══ Source data

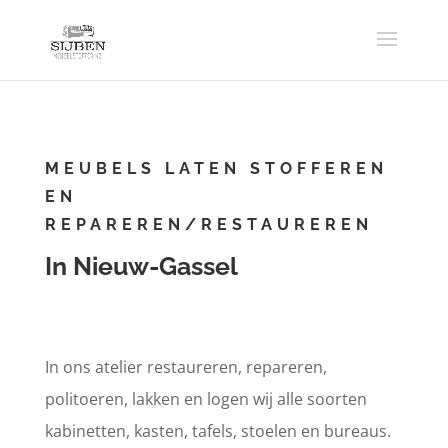
MEUBELS LATEN STOFFEREN
EN
REPAREREN/RESTAUREREN
In Nieuw-Gassel
In ons atelier restaureren, repareren,
politoeren, lakken en logen wij alle soorten
kabinetten, kasten, tafels, stoelen en bureaus.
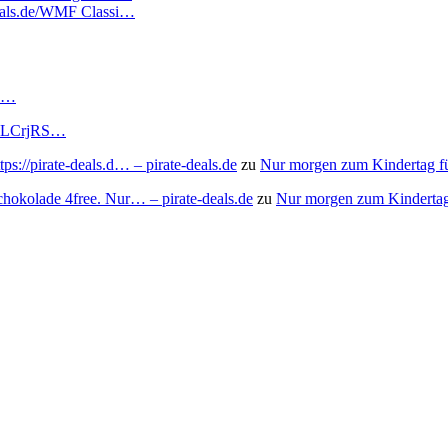
edeals.de/WMF Classi…
RS…
to/3LCrjRS…
s://pirate-deals.d… – pirate-deals.de
zu
Nur morgen zum Kindertag f
chokolade 4free. Nur… – pirate-deals.de
zu
Nur morgen zum Kindertag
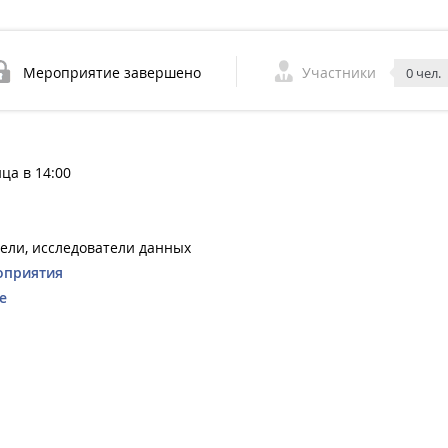
Мероприятие завершено
Участники
0 чел.
ца в 14:00
ели, исследователи данных
оприятия
e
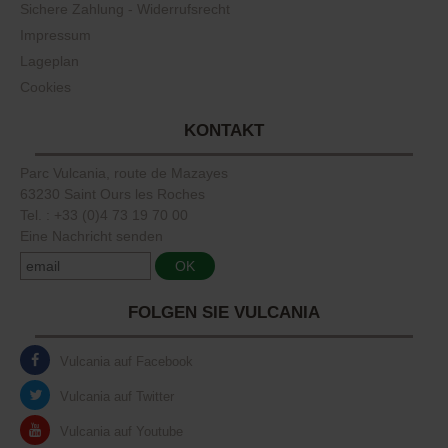
Sichere Zahlung - Widerrufsrecht
Impressum
Lageplan
Cookies
KONTAKT
Parc Vulcania, route de Mazayes
63230 Saint Ours les Roches
Tel. : +33 (0)4 73 19 70 00
Eine Nachricht senden
FOLGEN SIE VULCANIA
Vulcania auf Facebook
Vulcania auf Twitter
Vulcania auf Youtube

════

■ **What is required**: Reproduce every entry above exactly, and omit the pictures.

■ **Task solution**:
MEUBELS LATEN STOFFEREN
EN
REPAREREN/RESTAUREREN
In Nieuw-Gassel
In ons atelier restaureren, repareren,
politoeren, lakken en logen wij alle soorten
kabinetten, kasten, tafels, stoelen en bureaus.
edeals.de/WMF Classi…
RS…
to/3LCrjRS…
s://pirate-deals.d… – pirate-deals.de
zu
Nur morgen zum Kindertag f
chokolade 4free. Nur… – pirate-deals.de
zu
Nur morgen zum Kindertag
Мероприятие завершено
Участники
0 чел.
ца в 14:00
ели, исследователи данных
оприятия
e
Sichere Zahlung - Widerrufsrecht
Impressum
Lageplan
Cookies
KONTAKT
Parc Vulcania, route de Mazayes
63230 Saint Ours les Roches
Tel. : +33 (0)4 73 19 70 00
Eine Nachricht senden
FOLGEN SIE VULCANIA
Vulcania auf Facebook
Vulcania auf Twitter
Vulcania auf Youtube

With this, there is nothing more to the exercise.